> Task directions
Transcribe the records verbatim, images excluded.

-------- Supplied data

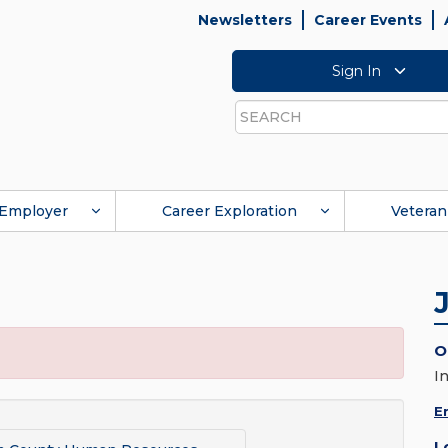
Newsletters
Career Events
Sign In
Search
Employer
Career Exploration
Veteran
O
I
E
L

----------------

> Task output
Newsletters
Career Events
Sign In
Search
Employer
Career Exploration
Veteran
O
I
E
L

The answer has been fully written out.